Is it possible to control ripening in other fruits? All the studies previously described have been achieved in tomato. The reason for the choice of this system is clear: tomato is a very important crop with an extensive research history into the biochemistry and genetics of ripening. In addition tomato transformation is relatively easy when compared to other fruit species and the results of a transformation experiment can be evaluated in a glasshouse in a year (as opposed to an entire field and 5–7 years for fruit trees). Nevertheless there are clear indications that the approaches described earlier can be applied to other crops as is the case of melon. Ayub et al. (1996) used antisense techniques to inhibit ACC oxidase levels and concomitant ethylene production during ripening of cantaloupe ‘Chanterais’ melons. This variety has excellent eating quality but a notoriously poor storage capacity. Genetically modified plants were produced with ethylene synthesis severely impaired (less than 1% of controls). Storage capacity was extended, with transgenic fruits remaining fresh after ten days at 25°C while control fruits had spoiled. The softening of the fruits was also affected with transgenic fruits remaining twice as firm as non-transformed controls. Exposing the transgenic fruits to external ethylene restored the ripening phenotype. A recent report by Ben-Amor et al. (1999) has revealed that the lowethylene melons have considerably less sensitivity to chilling injury. This is an additional important improvement since most tropical and subtropical fruits are very sensitive to low temperatures and this fact severely impairs their transport and storage potential causing significant losses. The antisense ACC oxidase melons did not develop chilling injury when stored for up to three weeks at 2°C while controls exhibited extensive damage.

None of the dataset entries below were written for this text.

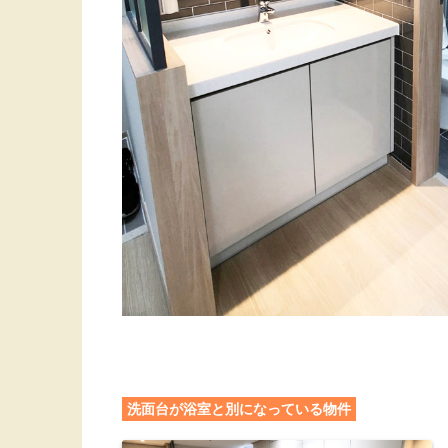
洗面台が浴室と別になっている物件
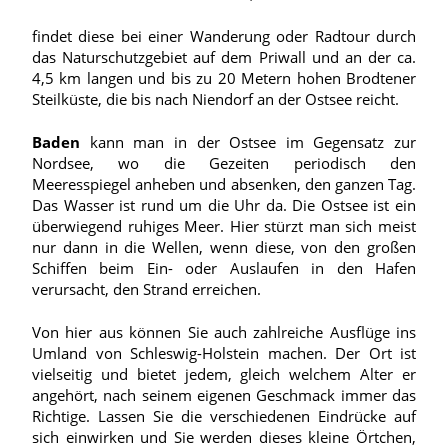
findet diese bei einer Wanderung oder Radtour durch
das Naturschutzgebiet auf dem Priwall und an der ca.
4,5 km langen und bis zu 20 Metern hohen Brodtener
Steilküste, die bis nach Niendorf an der Ostsee reicht.
Baden
kann man in der Ostsee im Gegensatz zur
Nordsee, wo die Gezeiten periodisch den
Meeresspiegel anheben und absenken, den ganzen Tag.
Das Wasser ist rund um die Uhr da. Die Ostsee ist ein
überwiegend ruhiges Meer. Hier stürzt man sich meist
nur dann in die Wellen, wenn diese, von den großen
Schiffen beim Ein- oder Auslaufen in den Hafen
verursacht, den Strand erreichen.
Von hier aus können Sie auch zahlreiche Ausflüge ins
Umland von Schleswig-Holstein machen. Der Ort ist
vielseitig und bietet jedem, gleich welchem Alter er
angehört, nach seinem eigenen Geschmack immer das
Richtige. Lassen Sie die verschiedenen Eindrücke auf
sich einwirken und Sie werden dieses kleine Örtchen,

An alternative to the control of ethylene production during ripening is to decrease the sensitivity of the fruit to the hormone. It has been established that during ripening, fruits not only increase the production of ethylene but they also become more sensitive to it (Theologis, 1994). The cloning of the ethylene receptor (etr1) has opened the door to the manipulation of ethylene perception instead of ethylene production (Chang et al., 1993). A mutated version of etr1 in Arabidopsis (etr1-1) confers ethylene insensitivity as a genetically inheritable dominant trait. The same mutated gene has also been introduced into tomato and petunia conferring ethylene insensitivity and producing fruits that fail to ripen or flowers with extremely delayed senescence respectively (Wilkinson et al., 1997). It is clear that complete ethylene insensitivity is not a desirable trait for a fruit since it would render the fruit unable to ripen even when exposed to ethylene. On the other hand, selective, partial or induced insensitivity to ethylene could be commercially useful.